There must be some kind of male biological clock that ticks around this age. And then there are parents that want grandchildren. They are constantly reminding you that you haven’t provided them with one. It is even worse if you are the first-born; the entire clan is waiting for your offspring.
My
African brothers and sisters, any similarities with the way things work in your
culture?
The
pressure to marry is not just external, parents wanting grandchildren or
society wanting us to conform. When marriage is not just about love, or
starting a family, but also about fulfilling basic physiological, safety, and
esteem needs, how do we not cave to the pressure? Do we tell churches and
mosques to relax their commandments? Do we ask families to abandon ideals such
as honour and respect? Do we redefine freedom, security, and achievement? Or do
we just accept our norms, and ready or not, marry at the expected age?
3 comments:
Well ,this pressure depends on individuals and climes.It also has different school of thought.There are defined thoughts given to the sexist school of thought.In another light,the blurring boundary between work-place and the kitchen comes handy in explaining an aspect too.Then the big one,the total obliteration of 'gender' taking root.As the words 'male' or 'female' is someone's view and not an all inclusive view.

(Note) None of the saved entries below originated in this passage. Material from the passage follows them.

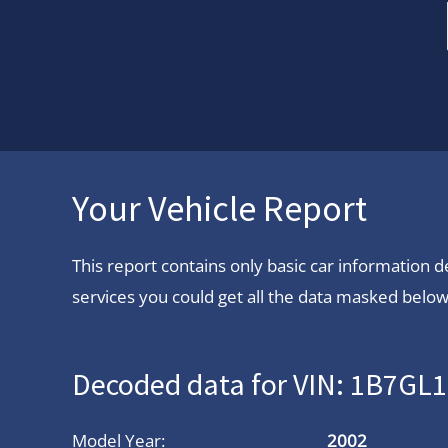
Your Vehicle Report
This report contains only basic car information
services you could get all the data masked below.
Decoded data for VIN: 1B7GL
Model Year:
2002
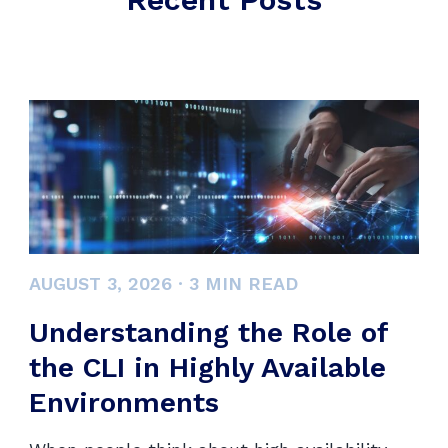
AUGUST 3, 2026
·
3
MIN READ
Understanding the Role of
the CLI in Highly Available
Environments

I can only speak for me. I wanted to get married (as a guy) before thirty because I wanted to have children I could play around with (along with my wife of course) as I age slowly. We could go play lawn tennis and I'll still be below 50. We could discuss like brothers. Not like this cannot happen when one marries beyond age thirty. But for me, I felt I'd still have the strength for such as stated above. But for ladies, I can only guess. Ladies may be under the pressure to want to get married before age thirty because of menopause and (in our clime) only a few men go for ladies beyond thirty. You could even find a 60 year old man wanting to marry a 25 year old lady. I guess this pressure varies with places and people. Some may not even be under any pressure at all. For me, I've tried but I've not met her. I no go kill myself. I just have to keep faithful, stay friendly and focused. She will come. I know she will.
I recently went to my boyfriends parents house for a barbaque.There was a woman there I had never met who wanted to talk to me.My boyfriends mom stood nearby like it was some sort of set up.The woman then started questioning if I lived with my boyfriend(which I do) and if I went to church.My background in church getting married having babies etc.She said the only reason a woman is in a relationship is because she wants a ring on her finger.She then started pushing me to get married.She even started talking about my having kids.I told her not at the moment I want to get married.I told her I was more interested in career pursuits and that I was only 22.She continued to say I can get married and pressured me.During this convo my whole boyfriends family was listening in and laughing.It did not hit me until later how humiliated and controlled I felt.Like this attack of pushing me to marriage topic was in fact a set up.I grew up in the church and father is a deacon.I now don't go to church that often.Now after my eyes are open about the pressures on young adults to marry and have children I now will stay very far from the church(controlling place).Being in a relationship and going to church has made me so uncomfortable compared to when I was single.I was not pressured as much when I was single but now since I am in a relationship there is that expectation that I must marry.Most of my life I watched kids get married and start popping out babies and did not realize that many of these kids did not want this but there elders parents and pasters were controlling them.This gets me so upset!